* **WHAT IS NEEDED**
Scan the data below and copy each line where "also" occurs.

* **DATA LISTING**
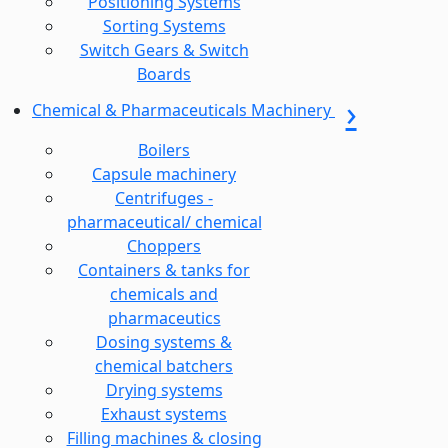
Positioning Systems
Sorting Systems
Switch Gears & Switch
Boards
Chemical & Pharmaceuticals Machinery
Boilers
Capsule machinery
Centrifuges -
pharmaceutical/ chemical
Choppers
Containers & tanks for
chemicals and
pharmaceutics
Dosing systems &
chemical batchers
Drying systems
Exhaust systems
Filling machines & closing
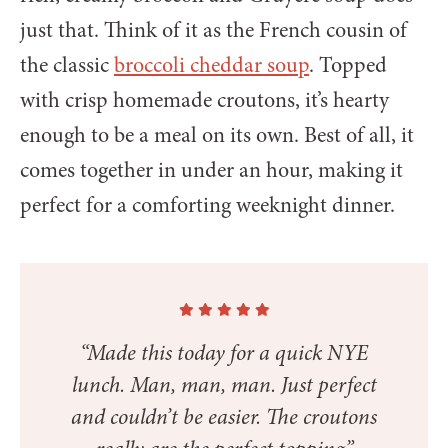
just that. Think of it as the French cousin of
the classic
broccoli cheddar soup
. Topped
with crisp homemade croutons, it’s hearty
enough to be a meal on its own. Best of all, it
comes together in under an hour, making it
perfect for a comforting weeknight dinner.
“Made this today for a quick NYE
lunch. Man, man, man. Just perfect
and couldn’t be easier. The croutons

==

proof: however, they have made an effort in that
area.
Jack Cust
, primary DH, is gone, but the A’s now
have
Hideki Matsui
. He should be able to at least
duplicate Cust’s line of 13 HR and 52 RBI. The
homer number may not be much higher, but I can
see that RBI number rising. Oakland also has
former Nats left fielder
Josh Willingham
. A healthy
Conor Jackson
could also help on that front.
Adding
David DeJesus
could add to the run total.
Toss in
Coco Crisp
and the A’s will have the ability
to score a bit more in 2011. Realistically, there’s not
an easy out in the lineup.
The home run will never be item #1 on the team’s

* **ANSWER SECTION**
see that RBI number rising. Oakland also has
could also help on that front.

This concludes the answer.